In the kitchen, I dump my bag on the table, throw the French windows open and step out onto the balcony where a thin layer of grit sticks to the bottom of my socks. All of Sophie's windows are still shuttered, so the whole opposite wing of the house looks as if it has its eyes closed. Back inside, I put the coffee on and sing to myself, out of tune. Then, while the little silver pot begins to perk and bubble, I wander into the living room.

Milky sunlight spills through the tall window and the cushions are mussed up on the couch, a pair of Billy's pink socks balled beside them.
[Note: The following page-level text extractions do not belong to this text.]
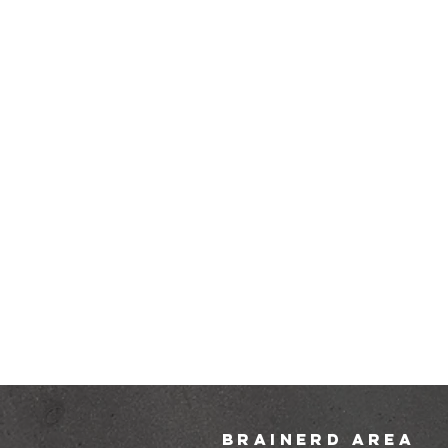
brainerd area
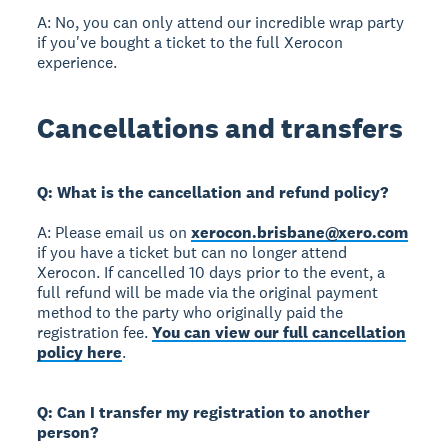
A: No, you can only attend our incredible wrap party
if you've bought a ticket to the full Xerocon
experience.
Cancellations and transfers
Q: What is the cancellation and refund policy?
A: Please email us on
xerocon.brisbane@xero.com
if you have a ticket but can no longer attend
Xerocon. If cancelled 10 days prior to the event, a
full refund will be made via the original payment
method to the party who originally paid the
registration fee.
You can view our full cancellation
policy here
.
Q: Can I transfer my registration to another
person?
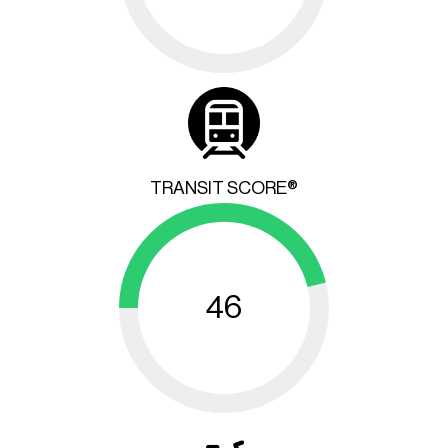
TRANSIT SCORE®
46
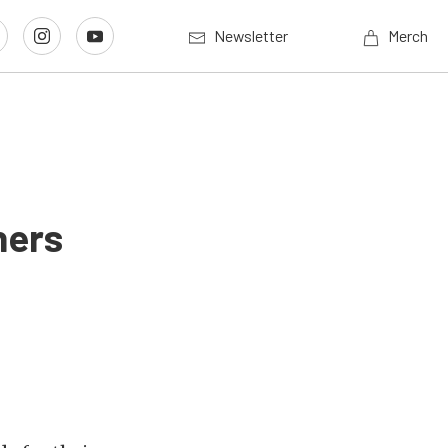
Newsletter
Merch
ners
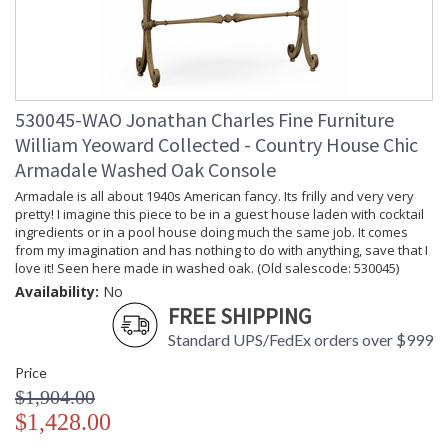
530045-WAO Jonathan Charles Fine Furniture
William Yeoward Collected - Country House Chic
Armadale Washed Oak Console
Armadale is all about 1940s American fancy. Its frilly and very very
pretty! I imagine this piece to be in a guest house laden with cocktail
ingredients or in a pool house doing much the same job. It comes
from my imagination and has nothing to do with anything, save that I
love it! Seen here made in washed oak. (Old salescode: 530045)
Availability:
No
FREE SHIPPING
Standard UPS/FedEx orders over $999
Price
$1,904.00
$1,428.00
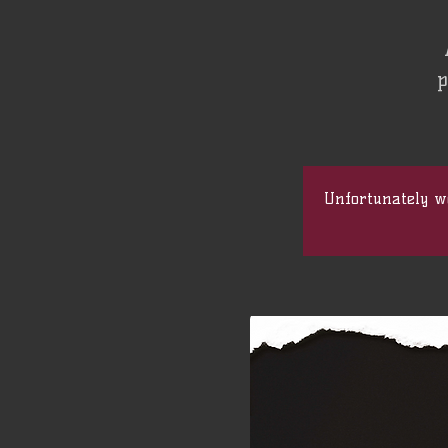
p
Unfortunately we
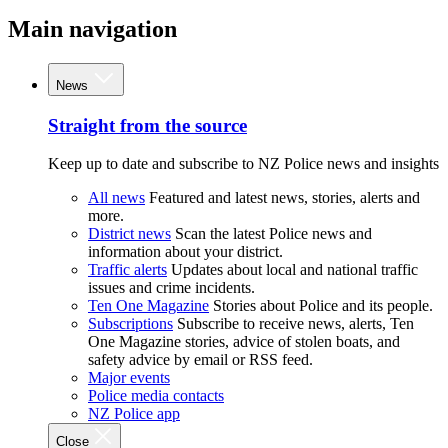
Main navigation
News
Straight from the source
Keep up to date and subscribe to NZ Police news and insights
All news
Featured and latest news, stories, alerts and
more.
District news
Scan the latest Police news and
information about your district.
Traffic alerts
Updates about local and national traffic
issues and crime incidents.
Ten One Magazine
Stories about Police and its people.
Subscriptions
Subscribe to receive news, alerts, Ten
One Magazine stories, advice of stolen boats, and
safety advice by email or RSS feed.
Major events
Police media contacts
NZ Police app
Close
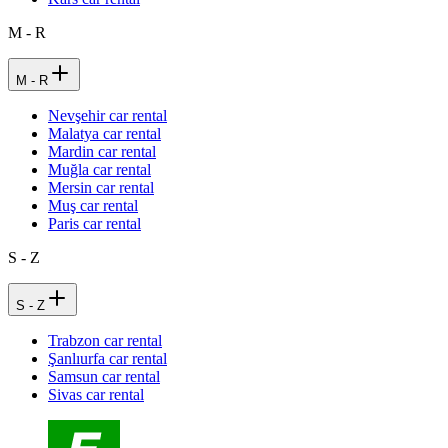
M - R
M - R
Nevşehir car rental
Malatya car rental
Mardin car rental
Muğla car rental
Mersin car rental
Muş car rental
Paris car rental
S - Z
S - Z
Trabzon car rental
Şanlıurfa car rental
Samsun car rental
Sivas car rental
There's a wine glass, one of Signora Bardino's good ones, on top of a pile of books on the side table, a brown film forming in its base that will crystallize and be hell to clean. And there are the postcards. Billy's been at it again, but this time she's pushed the coffee table back so she had the whole rug to work on. Which was necessary, I guess, because since I saw it last, her collection's grown.

I glance at the couch and the glass and I can almost see her, wine in one hand, butt in the other, surveying her creation. There's even a dent in the cushion where she sat. The coffee pot screams suddenly, like a train coming into the station, and I go to take it off the heat, pour myself a cup and come back. As I sink down onto the sofa, I notice the green tin ashtray wedged in beside the books. Sure enough there's one stubbed-out cigarette, its filter perfectly ringed in bright red lipstick.